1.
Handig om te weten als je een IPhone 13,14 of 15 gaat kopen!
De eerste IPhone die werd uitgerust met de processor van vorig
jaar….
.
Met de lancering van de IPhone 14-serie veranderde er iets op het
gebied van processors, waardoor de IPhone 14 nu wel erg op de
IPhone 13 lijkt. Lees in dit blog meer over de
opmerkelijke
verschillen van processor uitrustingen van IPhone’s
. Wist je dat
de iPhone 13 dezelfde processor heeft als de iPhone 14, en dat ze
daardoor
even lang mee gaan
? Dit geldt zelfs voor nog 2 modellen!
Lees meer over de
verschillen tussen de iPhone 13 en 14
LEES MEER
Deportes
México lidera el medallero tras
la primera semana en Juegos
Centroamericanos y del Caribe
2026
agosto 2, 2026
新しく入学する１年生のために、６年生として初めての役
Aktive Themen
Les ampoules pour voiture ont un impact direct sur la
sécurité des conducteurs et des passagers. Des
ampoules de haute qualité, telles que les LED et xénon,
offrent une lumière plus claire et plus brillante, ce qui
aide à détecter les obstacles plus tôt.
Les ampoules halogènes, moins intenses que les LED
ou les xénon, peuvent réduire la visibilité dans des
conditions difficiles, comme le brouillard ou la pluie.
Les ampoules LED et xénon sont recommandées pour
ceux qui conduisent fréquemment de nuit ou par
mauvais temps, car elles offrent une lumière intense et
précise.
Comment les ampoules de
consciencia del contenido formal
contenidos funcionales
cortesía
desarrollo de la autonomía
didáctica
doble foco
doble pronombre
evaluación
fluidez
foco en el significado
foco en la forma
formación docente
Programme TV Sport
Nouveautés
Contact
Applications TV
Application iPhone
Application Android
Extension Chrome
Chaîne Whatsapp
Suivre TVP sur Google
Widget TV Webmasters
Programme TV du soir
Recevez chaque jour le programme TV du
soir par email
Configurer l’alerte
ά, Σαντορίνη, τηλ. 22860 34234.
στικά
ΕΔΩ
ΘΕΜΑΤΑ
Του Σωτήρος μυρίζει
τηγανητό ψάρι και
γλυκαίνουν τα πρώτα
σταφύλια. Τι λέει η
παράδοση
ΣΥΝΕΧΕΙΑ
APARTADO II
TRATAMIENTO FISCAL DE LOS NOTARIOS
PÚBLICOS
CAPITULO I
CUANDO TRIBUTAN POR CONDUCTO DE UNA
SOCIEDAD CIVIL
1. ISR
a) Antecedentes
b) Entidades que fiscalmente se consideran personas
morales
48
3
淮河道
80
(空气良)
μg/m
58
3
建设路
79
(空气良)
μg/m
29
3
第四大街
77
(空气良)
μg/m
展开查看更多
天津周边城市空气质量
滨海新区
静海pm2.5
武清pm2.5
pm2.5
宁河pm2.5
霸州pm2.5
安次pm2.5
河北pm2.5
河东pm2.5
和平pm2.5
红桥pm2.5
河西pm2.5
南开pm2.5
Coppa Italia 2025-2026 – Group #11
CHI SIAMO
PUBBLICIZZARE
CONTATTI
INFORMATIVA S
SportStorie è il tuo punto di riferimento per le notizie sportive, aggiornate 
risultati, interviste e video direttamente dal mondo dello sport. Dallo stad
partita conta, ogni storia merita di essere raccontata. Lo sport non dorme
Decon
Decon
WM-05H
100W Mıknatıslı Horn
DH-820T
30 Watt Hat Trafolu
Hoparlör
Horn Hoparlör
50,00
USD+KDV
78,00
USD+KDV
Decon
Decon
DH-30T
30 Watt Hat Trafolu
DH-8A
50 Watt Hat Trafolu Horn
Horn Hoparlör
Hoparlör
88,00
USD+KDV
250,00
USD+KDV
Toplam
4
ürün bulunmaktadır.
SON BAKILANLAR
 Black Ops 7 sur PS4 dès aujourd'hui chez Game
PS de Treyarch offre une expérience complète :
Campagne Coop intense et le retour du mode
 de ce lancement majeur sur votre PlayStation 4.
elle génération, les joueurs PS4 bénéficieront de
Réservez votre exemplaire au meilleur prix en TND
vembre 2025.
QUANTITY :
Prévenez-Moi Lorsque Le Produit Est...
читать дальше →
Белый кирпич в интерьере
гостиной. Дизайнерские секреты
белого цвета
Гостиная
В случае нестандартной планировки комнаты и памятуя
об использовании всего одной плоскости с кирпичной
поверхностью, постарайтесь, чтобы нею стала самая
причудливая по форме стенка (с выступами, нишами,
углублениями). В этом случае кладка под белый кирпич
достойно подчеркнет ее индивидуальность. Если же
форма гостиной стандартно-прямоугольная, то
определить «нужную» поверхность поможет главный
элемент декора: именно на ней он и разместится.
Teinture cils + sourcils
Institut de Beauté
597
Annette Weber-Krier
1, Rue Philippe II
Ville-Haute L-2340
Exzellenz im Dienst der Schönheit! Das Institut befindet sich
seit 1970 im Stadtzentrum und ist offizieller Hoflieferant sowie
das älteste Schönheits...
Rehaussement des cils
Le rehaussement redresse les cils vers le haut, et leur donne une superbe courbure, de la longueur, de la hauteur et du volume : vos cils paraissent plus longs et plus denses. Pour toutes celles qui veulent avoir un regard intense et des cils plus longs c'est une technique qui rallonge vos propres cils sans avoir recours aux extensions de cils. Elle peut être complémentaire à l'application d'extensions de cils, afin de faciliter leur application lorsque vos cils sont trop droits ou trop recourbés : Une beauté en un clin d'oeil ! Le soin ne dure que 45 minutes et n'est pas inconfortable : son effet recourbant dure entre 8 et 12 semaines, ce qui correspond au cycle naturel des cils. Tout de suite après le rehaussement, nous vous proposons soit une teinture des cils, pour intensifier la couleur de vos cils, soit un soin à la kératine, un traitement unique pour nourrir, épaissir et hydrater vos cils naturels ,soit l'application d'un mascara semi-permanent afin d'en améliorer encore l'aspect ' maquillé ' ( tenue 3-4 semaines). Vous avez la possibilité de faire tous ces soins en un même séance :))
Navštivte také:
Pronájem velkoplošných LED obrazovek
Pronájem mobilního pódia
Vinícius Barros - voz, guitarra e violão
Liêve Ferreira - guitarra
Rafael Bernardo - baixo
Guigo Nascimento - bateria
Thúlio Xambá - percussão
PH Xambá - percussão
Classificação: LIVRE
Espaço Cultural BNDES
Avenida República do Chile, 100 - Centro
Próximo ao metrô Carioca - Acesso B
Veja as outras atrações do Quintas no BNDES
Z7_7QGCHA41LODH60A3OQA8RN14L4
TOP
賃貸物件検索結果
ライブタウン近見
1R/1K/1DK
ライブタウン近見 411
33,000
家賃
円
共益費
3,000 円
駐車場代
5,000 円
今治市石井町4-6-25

━━━

◆ WHAT YOU WILL DO ◆
Every entry shown above should be written out again without a single difference.

◆ COMPLETED EXERCISE ◆
1.
Handig om te weten als je een IPhone 13,14 of 15 gaat kopen!
De eerste IPhone die werd uitgerust met de processor van vorig
jaar….
.
Met de lancering van de IPhone 14-serie veranderde er iets op het
gebied van processors, waardoor de IPhone 14 nu wel erg op de
IPhone 13 lijkt. Lees in dit blog meer over de
opmerkelijke
verschillen van processor uitrustingen van IPhone’s
. Wist je dat
de iPhone 13 dezelfde processor heeft als de iPhone 14, en dat ze
daardoor
even lang mee gaan
? Dit geldt zelfs voor nog 2 modellen!
Lees meer over de
verschillen tussen de iPhone 13 en 14
LEES MEER
Deportes
México lidera el medallero tras
la primera semana en Juegos
Centroamericanos y del Caribe
2026
agosto 2, 2026
新しく入学する１年生のために、６年生として初めての役
Aktive Themen
Les ampoules pour voiture ont un impact direct sur la
sécurité des conducteurs et des passagers. Des
ampoules de haute qualité, telles que les LED et xénon,
offrent une lumière plus claire et plus brillante, ce qui
aide à détecter les obstacles plus tôt.
Les ampoules halogènes, moins intenses que les LED
ou les xénon, peuvent réduire la visibilité dans des
conditions difficiles, comme le brouillard ou la pluie.
Les ampoules LED et xénon sont recommandées pour
ceux qui conduisent fréquemment de nuit ou par
mauvais temps, car elles offrent une lumière intense et
précise.
Comment les ampoules de
consciencia del contenido formal
contenidos funcionales
cortesía
desarrollo de la autonomía
didáctica
doble foco
doble pronombre
evaluación
fluidez
foco en el significado
foco en la forma
formación docente
Programme TV Sport
Nouveautés
Contact
Applications TV
Application iPhone
Application Android
Extension Chrome
Chaîne Whatsapp
Suivre TVP sur Google
Widget TV Webmasters
Programme TV du soir
Recevez chaque jour le programme TV du
soir par email
Configurer l’alerte
ά, Σαντορίνη, τηλ. 22860 34234.
στικά
ΕΔΩ
ΘΕΜΑΤΑ
Του Σωτήρος μυρίζει
τηγανητό ψάρι και
γλυκαίνουν τα πρώτα
σταφύλια. Τι λέει η
παράδοση
ΣΥΝΕΧΕΙΑ
APARTADO II
TRATAMIENTO FISCAL DE LOS NOTARIOS
PÚBLICOS
CAPITULO I
CUANDO TRIBUTAN POR CONDUCTO DE UNA
SOCIEDAD CIVIL
1. ISR
a) Antecedentes
b) Entidades que fiscalmente se consideran personas
morales
48
3
淮河道
80
(空气良)
μg/m
58
3
建设路
79
(空气良)
μg/m
29
3
第四大街
77
(空气良)
μg/m
展开查看更多
天津周边城市空气质量
滨海新区
静海pm2.5
武清pm2.5
pm2.5
宁河pm2.5
霸州pm2.5
安次pm2.5
河北pm2.5
河东pm2.5
和平pm2.5
红桥pm2.5
河西pm2.5
南开pm2.5
Coppa Italia 2025-2026 – Group #11
CHI SIAMO
PUBBLICIZZARE
CONTATTI
INFORMATIVA S
SportStorie è il tuo punto di riferimento per le notizie sportive, aggiornate 
risultati, interviste e video direttamente dal mondo dello sport. Dallo stad
partita conta, ogni storia merita di essere raccontata. Lo sport non dorme
Decon
Decon
WM-05H
100W Mıknatıslı Horn
DH-820T
30 Watt Hat Trafolu
Hoparlör
Horn Hoparlör
50,00
USD+KDV
78,00
USD+KDV
Decon
Decon
DH-30T
30 Watt Hat Trafolu
DH-8A
50 Watt Hat Trafolu Horn
Horn Hoparlör
Hoparlör
88,00
USD+KDV
250,00
USD+KDV
Toplam
4
ürün bulunmaktadır.
SON BAKILANLAR
 Black Ops 7 sur PS4 dès aujourd'hui chez Game
PS de Treyarch offre une expérience complète :
Campagne Coop intense et le retour du mode
 de ce lancement majeur sur votre PlayStation 4.
elle génération, les joueurs PS4 bénéficieront de
Réservez votre exemplaire au meilleur prix en TND
vembre 2025.
QUANTITY :
Prévenez-Moi Lorsque Le Produit Est...
читать дальше →
Белый кирпич в интерьере
гостиной. Дизайнерские секреты
белого цвета
Гостиная
В случае нестандартной планировки комнаты и памятуя
об использовании всего одной плоскости с кирпичной
поверхностью, постарайтесь, чтобы нею стала самая
причудливая по форме стенка (с выступами, нишами,
углублениями). В этом случае кладка под белый кирпич
достойно подчеркнет ее индивидуальность. Если же
форма гостиной стандартно-прямоугольная, то
определить «нужную» поверхность поможет главный
элемент декора: именно на ней он и разместится.
Teinture cils + sourcils
Institut de Beauté
597
Annette Weber-Krier
1, Rue Philippe II
Ville-Haute L-2340
Exzellenz im Dienst der Schönheit! Das Institut befindet sich
seit 1970 im Stadtzentrum und ist offizieller Hoflieferant sowie
das älteste Schönheits...
Rehaussement des cils
Le rehaussement redresse les cils vers le haut, et leur donne une superbe courbure, de la longueur, de la hauteur et du volume : vos cils paraissent plus longs et plus denses. Pour toutes celles qui veulent avoir un regard intense et des cils plus longs c'est une technique qui rallonge vos propres cils sans avoir recours aux extensions de cils. Elle peut être complémentaire à l'application d'extensions de cils, afin de faciliter leur application lorsque vos cils sont trop droits ou trop recourbés : Une beauté en un clin d'oeil ! Le soin ne dure que 45 minutes et n'est pas inconfortable : son effet recourbant dure entre 8 et 12 semaines, ce qui correspond au cycle naturel des cils. Tout de suite après le rehaussement, nous vous proposons soit une teinture des cils, pour intensifier la couleur de vos cils, soit un soin à la kératine, un traitement unique pour nourrir, épaissir et hydrater vos cils naturels ,soit l'application d'un mascara semi-permanent afin d'en améliorer encore l'aspect ' maquillé ' ( tenue 3-4 semaines). Vous avez la possibilité de faire tous ces soins en un même séance :))
Navštivte také:
Pronájem velkoplošných LED obrazovek
Pronájem mobilního pódia
Vinícius Barros - voz, guitarra e violão
Liêve Ferreira - guitarra
Rafael Bernardo - baixo
Guigo Nascimento - bateria
Thúlio Xambá - percussão
PH Xambá - percussão
Classificação: LIVRE
Espaço Cultural BNDES
Avenida República do Chile, 100 - Centro
Próximo ao metrô Carioca - Acesso B
Veja as outras atrações do Quintas no BNDES
Z7_7QGCHA41LODH60A3OQA8RN14L4
TOP
賃貸物件検索結果
ライブタウン近見
1R/1K/1DK
ライブタウン近見 411
33,000
家賃
円
共益費
3,000 円
駐車場代
5,000 円
今治市石井町4-6-25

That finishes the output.